In the hospitality of war
We left them their dead
To remember us by
-Archilochus, Greek poet-soldier, 7th century BC
I first heard of the Sri Lankan Tamil struggle for liberation around 1986 in the midst of the atrocities being suffered by the Sikhs in India. As a adolescent growing in Punjab I had a soft heart for Tamil struggle, without understanding it, as I was able to connect it with the suffering of people of the Sikh faith in India. More, it intrigued me as in 1986-1987 when India sent their peacekeeping forces to Sri Lanka which included the members of the 4th Jat Battalion of the Indian army corps. 4 Jat was the army unit in which my father served for 20 years until he resigned in 1983 and became a political\human rights activist to protect and advocate for the Sikh interests.
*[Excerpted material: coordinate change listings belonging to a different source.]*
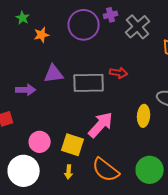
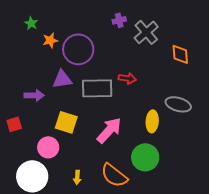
purple circle: (84, 25) -> (78, 49), moved
yellow square: (73, 145) -> (66, 122), moved
green circle: (150, 170) -> (145, 157), moved

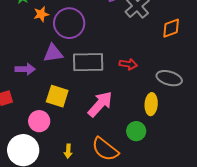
orange diamond: (180, 54) -> (171, 28), turned 75
red arrow: (127, 78) -> (128, 64), moved
yellow ellipse: (152, 121) -> (151, 104), moved
green circle: (145, 157) -> (136, 131), size x0.7

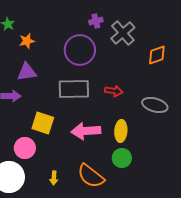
purple circle: (69, 23) -> (80, 50), moved
purple triangle: (53, 53) -> (27, 72), moved
pink arrow: (100, 104) -> (86, 131), turned -136
yellow ellipse: (151, 104) -> (121, 131), moved

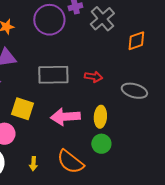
purple circle: (80, 50) -> (49, 20), moved

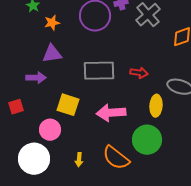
yellow ellipse: (100, 117) -> (156, 106), moved
green circle: (101, 144) -> (147, 140), size x1.5

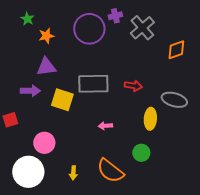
yellow square: (68, 105) -> (62, 100), moved
pink arrow: (111, 113) -> (105, 126), size x0.5
green circle: (147, 140) -> (141, 153), size x0.6

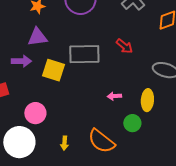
red arrow: (133, 86) -> (124, 46), moved, turned 30
yellow ellipse: (150, 119) -> (147, 100), moved
pink arrow: (105, 126) -> (114, 96), moved

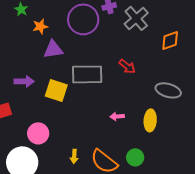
purple triangle: (37, 37) -> (53, 49), moved
green circle: (132, 123) -> (135, 157), moved
yellow arrow: (64, 143) -> (74, 156), moved

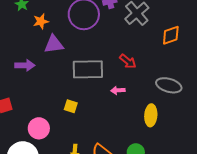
purple arrow: (24, 81) -> (25, 65), moved
yellow square: (56, 90) -> (71, 106), moved, size x0.6
pink arrow: (117, 116) -> (118, 90), moved

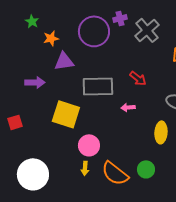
yellow square: (71, 106) -> (66, 114), moved, size x2.0
pink circle: (39, 128) -> (89, 145), moved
Indian Peace Keeping Force (IPKF) was sent to Sri Lanka under the Indo-Sri Lanka Accord (1987) with the mandated role of peacekeeping, counterinsurgency and special operations. On the contrary my mother was very clear on the understanding of IPKF. She was convinced that Rajiv Gandhi, then Prime Minister of India, is using this opportunity to send large amount of Sikh Indian army men into the mouth of death. She was sure that this is another way of eliminating young men of Sikh faith, a faith which was facing its own genocide in India.
Not sure if IPKF was able to play the role of peacekeeping, but it seem that Sri Lanka became the killing field and IPKF paid heavy price with casualties and this chapter went down in history as a cluster of Indian intelligence failures. The biggest dark spot came when Indian Army killed around 70 civilian patients and staff of a Jaffna teaching hospital, this is known as Jaffna hospital massacre. On 21st May 1991 Rajiv Gandhi was assassinated by Tamil fighters.
Tamils suffered heavily and especially the civilians paid the price of being at the wrong place at the wrong time. According to media reports civilians on the both sides suffered and became scape goats to serve the interests of government and the Tamil guerrillas. Similarly, war crime allegations came across on the both sides especially in 2009 which I like to call as “The Last Battle” of the Sri Lankan civil war. Tamils were butchered, shot, and raped. Refugees in the government camps were denied food, medicine, and water and possibly killed with no outside eye witness. A United Nations panel of experts was setup to provide advice and assess violations of human rights in Sri Lanka by either sides.
On June 10th 2009 Canadian MP Bob Rae was denied entry to Sri Lanka at the Bandaranaike International Airport. Bob Rae was traveling to the war ripped country to meet with UN officials and assess the situation. I strongly believe that he was denied entry to hide the truth from the rest of the World, Sri Lanka definitely had something to hide.
Tamil genocide is being marked around the World this week and it makes my heart bleed to hear and read the tales of horrific inhuman treatment of Tamils for many decades. It is important for us to write, speak and remember the acts of genocides irrespective of where and to whom it happens.